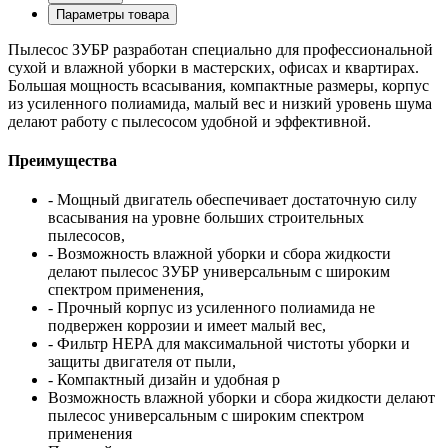
Параметры товара
Пылесос ЗУБР разработан специально для профессиональной
сухой и влажной уборки в мастерских, офисах и квартирах.
Большая мощность всасывания, компактные размеры, корпус
из усиленного полиамида, малый вес и низкий уровень шума
делают работу с пылесосом удобной и эффективной.
Преимущества
- Мощный двигатель обеспечивает достаточную силу
всасывания на уровне больших строительных
пылесосов,
- Возможность влажной уборки и сбора жидкости
делают пылесос ЗУБР универсальным с широким
спектром применения,
- Прочный корпус из усиленного полиамида не
подвержен коррозии и имеет малый вес,
- Фильтр HEPA для максимальной чистоты уборки и
защиты двигателя от пыли,
- Компактный дизайн и удобная р
Возможность влажной уборки и сбора жидкости делают
пылесос универсальным с широким спектром
применения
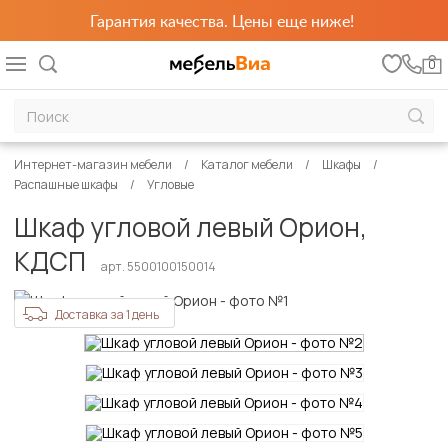
Гарантия качества. Цены еще ниже!
0
Интернет-магазин мебели
Каталог мебели
Шкафы
Распашные шкафы
Угловые
Шкаф угловой левый Орион,
КДСП
арт. 5500100150014
Доставка за 1 день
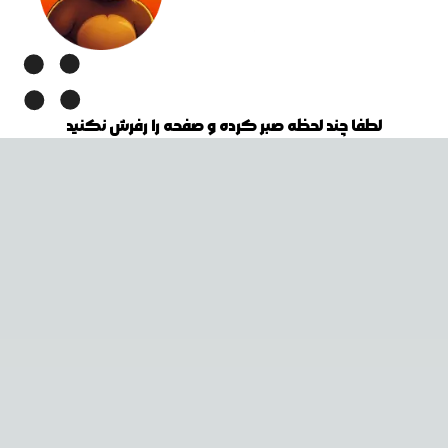
لطفا چند لحظه صبر کرده و صفحه را رفرش نکنید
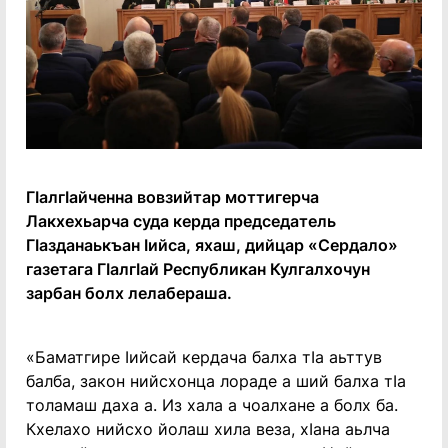
ГӀалгӀайченна вовзийтар моттигерча
Лакхехьарча суда керда председатель
ГӀазданаькъан Ӏийса, яхаш, дийцар «Сердало»
газетага ГӀалгӀай Республикан Кулгалхочун
зарбан болх лелабераша.
«Баматгире Ӏийсай кердача балха тӀа аьттув
балба, закон нийсхонца лораде а ший балха тӀа
толамаш даха а. Из хала а чоалхане а болх ба.
Кхелахо нийсхо йолаш хила веза, хӀана аьлча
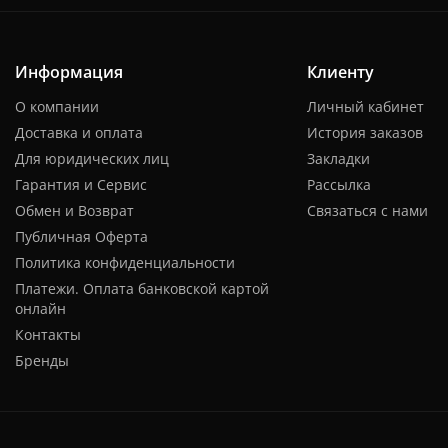
Информация
Клиенту
О компании
Личный кабинет
Доставка и оплата
История заказов
Для юридических лиц
Закладки
Гарантия и Сервис
Рассылка
Обмен и Возврат
Связаться с нами
Публичная Оферта
Политика конфиденциальности
Платежи. Оплата банковской картой
онлайн
Контакты
Бренды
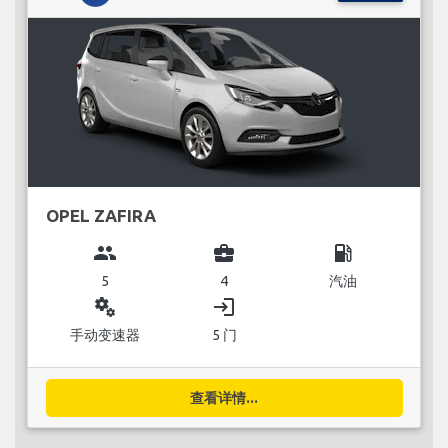
OPEL ZAFIRA
group
business_center
local_gas_station
5
4
汽油
miscellaneous_services
login
手动变速器
5 门
查看详情...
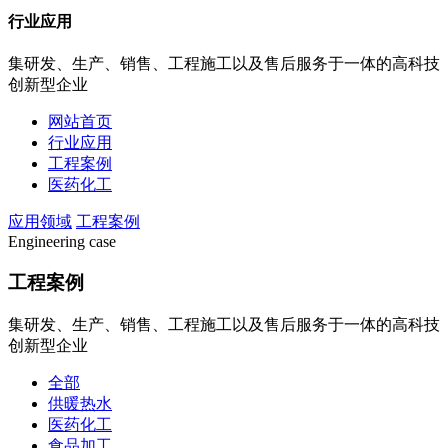
行业应用
集研发、生产、销售、工程施工以及售后服务于一体的高科技
创新型企业
网站首页
行业应用
工程案例
医药化工
应用领域
工程案例
Engineering case
工程案例
集研发、生产、销售、工程施工以及售后服务于一体的高科技
创新型企业
全部
供暖热水
医药化工
食品加工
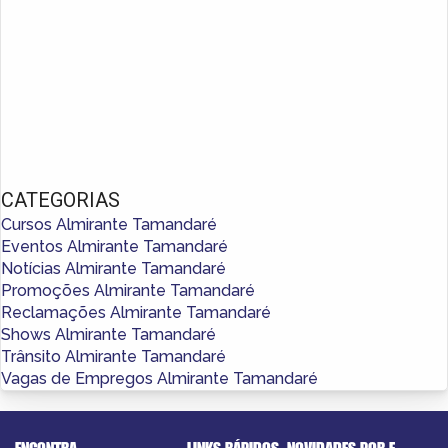
CATEGORIAS
Cursos Almirante Tamandaré
Eventos Almirante Tamandaré
Notícias Almirante Tamandaré
Promoções Almirante Tamandaré
Reclamações Almirante Tamandaré
Shows Almirante Tamandaré
Trânsito Almirante Tamandaré
Vagas de Empregos Almirante Tamandaré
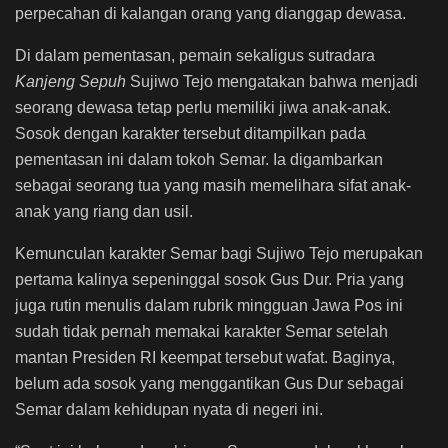
perpecahan di kalangan orang yang dianggap dewasa.
Di dalam pementasan, pemain sekaligus sutradara
Kanjeng Sepuh
Sujiwo Tejo mengatakan bahwa menjadi
seorang dewasa tetap perlu memiliki jiwa anak-anak.
Sosok dengan karakter tersebut ditampilkan pada
pementasan ini dalam tokoh Semar. Ia digambarkan
sebagai seorang tua yang masih memelihara sifat anak-
anak yang riang dan usil.
Kemunculan karakter Semar bagi Sujiwo Tejo merupakan
pertama kalinya sepeninggal sosok Gus Dur. Pria yang
juga rutin menulis dalam rubrik mingguan Jawa Pos ini
sudah tidak pernah memakai karakter Semar setelah
mantan Presiden RI keempat tersebut wafat. Baginya,
belum ada sosok yang menggantikan Gus Dur sebagai
Semar dalam kehidupan nyata di negeri ini.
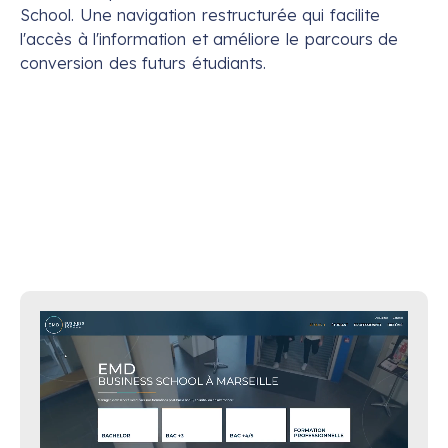
School. Une navigation restructurée qui facilite
l'accès à l'information et améliore le parcours de
conversion des futurs étudiants.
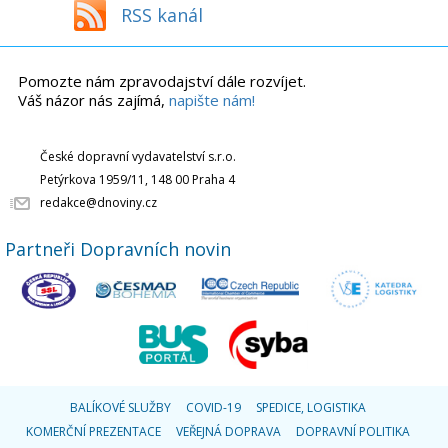
RSS kanál
Pomozte nám zpravodajství dále rozvíjet.
Váš názor nás zajímá,
napište nám!
České dopravní vydavatelství s.r.o.
Petýrkova 1959/11, 148 00 Praha 4
redakce@dnoviny.cz
Partneři Dopravních novin
BALÍKOVÉ SLUŽBY
COVID-19
SPEDICE, LOGISTIKA
KOMERČNÍ PREZENTACE
VEŘEJNÁ DOPRAVA
DOPRAVNÍ POLITIKA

• **Task requirements**: Please copy out from the data above, without any picture, exactly the lines running from the one that holds "защиты двигателя от" through the one that holds "Доставка за 1 день", and nothing beyond them.

• **Exercise output**:
защиты двигателя от пыли,
- Компактный дизайн и удобная р
Возможность влажной уборки и сбора жидкости делают
пылесос универсальным с широким спектром
применения
Гарантия качества. Цены еще ниже!
0
Интернет-магазин мебели
Каталог мебели
Шкафы
Распашные шкафы
Угловые
Шкаф угловой левый Орион,
КДСП
арт. 5500100150014
Доставка за 1 день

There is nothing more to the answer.